For his services on this occasion he was rewarded by the king with almost every distinction which it was in his power to confer. On the arrival of Alexander at Persepolis, he bestowed upon Peucestas the important satrapy of Persis, but, previous to this, he had already raised him to the rank of somatophylax (the king's bodyguard), an honour rendered the more conspicuous in this instance by the number of those select officers being augmented on purpose to make room for his admission. At Susa, also, Peucestas was the first of those rewarded with crowns of gold for their past exploits. After this he proceeded to take possession of his government, where he conciliated the favour of the Persians subject to his rule, as well as that of Alexander himself, by adopting the Persian dress and customs, in exchange for those of Macedonia; whence he is considered a Persophile.

In the spring of 323 BC, Peucestas joined the king at Babylon, with an army of 20,000 Persian troops; and is mentioned as one of those in attendance upon him during his last illness.

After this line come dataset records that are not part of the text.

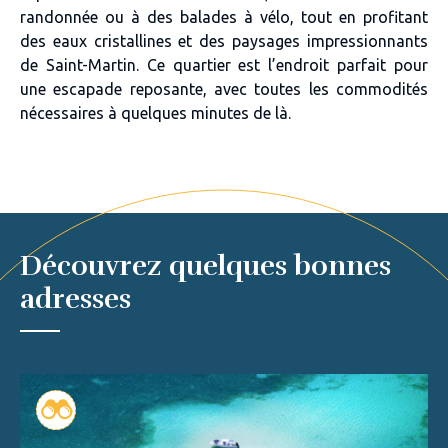
randonnée ou à des balades à vélo, tout en profitant
des eaux cristallines et des paysages impressionnants
de Saint-Martin. Ce quartier est l’endroit parfait pour
une escapade reposante, avec toutes les commodités
nécessaires à quelques minutes de là.
Découvrez quelques bonnes
adresses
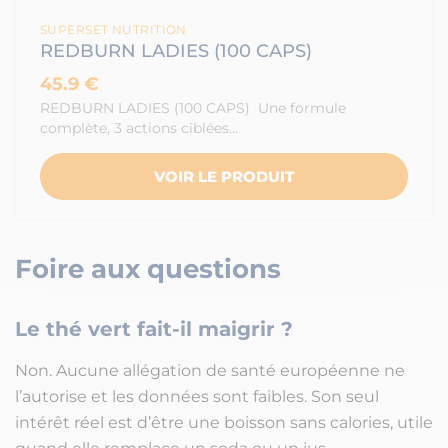
SUPERSET NUTRITION
REDBURN LADIES (100 CAPS)
45.9 €
REDBURN LADIES (100 CAPS) Une formule
complète, 3 actions ciblées…
VOIR LE PRODUIT
Foire aux questions
Le thé vert fait-il maigrir ?
Non. Aucune allégation de santé européenne ne
l’autorise et les données sont faibles. Son seul
intérêt réel est d’être une boisson sans calories, utile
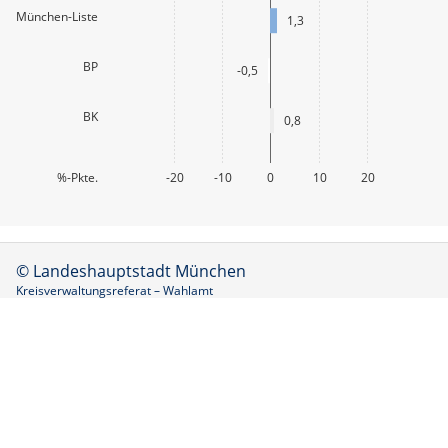
München-Liste
1,3
BP
-0,5
BK
0,8
%-Pkte.
-20
-10
0
10
20
© Landeshauptstadt München
Kreisverwaltungsreferat – Wahlamt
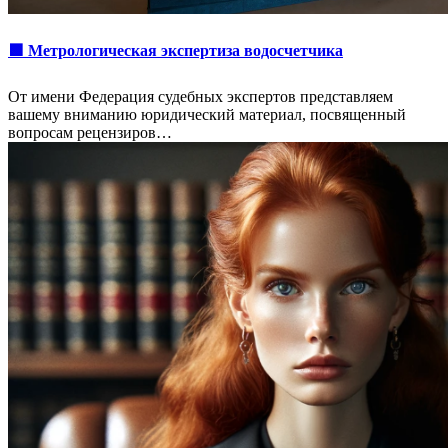
🟩 Метрологическая экспертиза водосчетчика
От имени Федерация судебных экспертов представляем
вашему вниманию юридический материал, посвященный
вопросам рецензиров…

It does not appear that he took any leading part in the discussions that ensued upon the death of Alexander, but in the division of the provinces that followed, he obtained the renewal of his government of Persis, which he also retained in the second partition at Triparadisus, 321 BC. All his attention seems to have been directed to strengthening himself in this position and extending his power and influence as far as possible. In this he so far succeeded, that when he was at length compelled to take an active part in the war between Antigonus and Eumenes (317 BC), he obtained by common consent the chief command of all the forces furnished by the satrapies east of the Tigris river; and was with difficulty induced to waive his pretensions to the supreme direction of the war. Eumenes, however, by his dexterous management, soothed the irritation of Peucestas, and retained him firmly in his alliance throughout the two campaigns that followed. The satrap was contented to gratify his pride by feasting the whole of the armies assembled in Persis on a scale of royal magnificence, while Eumenes virtually directed all the operations of the war.

But the disaster in the final action at the Battle of Gabiene near Gadamarta (316 BC) which led to the capture of the baggage, and the surrender of Eumenes by the Argyraspids, appears to have been due to the misconduct and insubordination of Peucestas, who, according to one account, was himself one of the chief advisers of the treaty. His conduct throughout these campaigns shows that he lacked both the ability to command for himself, and the moderation to follow the superior judgment of others. His vain and ambitious character seems to have been appreciated at its just value by Antigonus, who, while he deprived him of his satrapy, and led him away a virtual prisoner, elated him with false hopes and specious promises, which were never fulfilled. Peucestas seems to have become an Antigonid officer, treating with cities like Theangela on their behalf. He maintained his prominence during Demetrius's reign as the king of Macedon.

A statue of Peucestes was created by Tisicrates of Sicyon.